▶ TASK PROMPT
Each line below from the one containing "алер Віталій Євгенович." through the one containing "а здоров'я." is to be given again exactly, and no line outside that span.

▶ EXTRACTED DATA
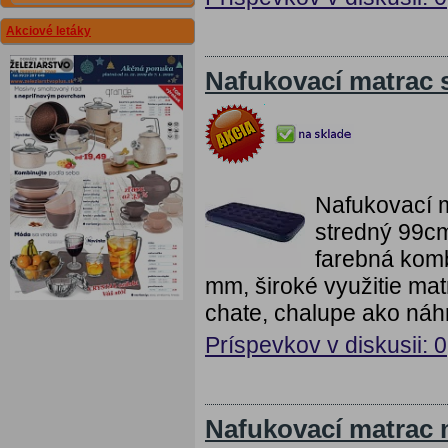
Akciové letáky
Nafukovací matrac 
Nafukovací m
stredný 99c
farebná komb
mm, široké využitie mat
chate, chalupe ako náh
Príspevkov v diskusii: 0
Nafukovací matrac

---

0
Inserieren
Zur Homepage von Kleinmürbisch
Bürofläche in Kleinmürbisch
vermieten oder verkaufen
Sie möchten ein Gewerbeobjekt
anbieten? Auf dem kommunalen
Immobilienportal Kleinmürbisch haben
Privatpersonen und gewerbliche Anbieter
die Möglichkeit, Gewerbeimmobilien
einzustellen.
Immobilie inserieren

---

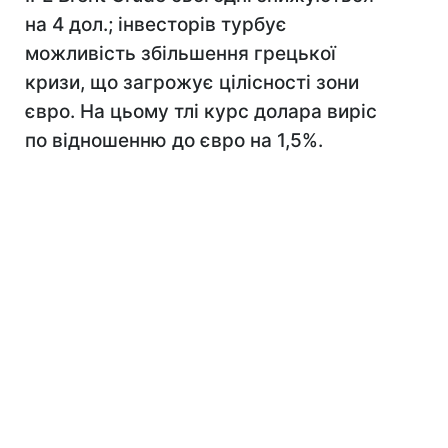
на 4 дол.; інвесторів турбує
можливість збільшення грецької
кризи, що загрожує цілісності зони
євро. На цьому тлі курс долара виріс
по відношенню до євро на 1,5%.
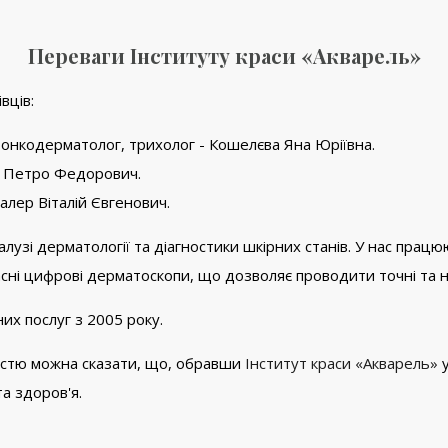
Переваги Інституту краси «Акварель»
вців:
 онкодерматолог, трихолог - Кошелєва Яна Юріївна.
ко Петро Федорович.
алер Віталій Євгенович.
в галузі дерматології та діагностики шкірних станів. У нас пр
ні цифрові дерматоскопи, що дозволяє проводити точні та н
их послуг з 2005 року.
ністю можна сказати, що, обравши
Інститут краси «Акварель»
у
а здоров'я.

▶ ANSWER SPACE
алер Віталій Євгенович.
в галузі дерматології та діагностики шкірних станів. У нас пр
ні цифрові дерматоскопи, що дозволяє проводити точні та н
их послуг з 2005 року.
ністю можна сказати, що, обравши
Інститут краси «Акварель»
у
а здоров'я.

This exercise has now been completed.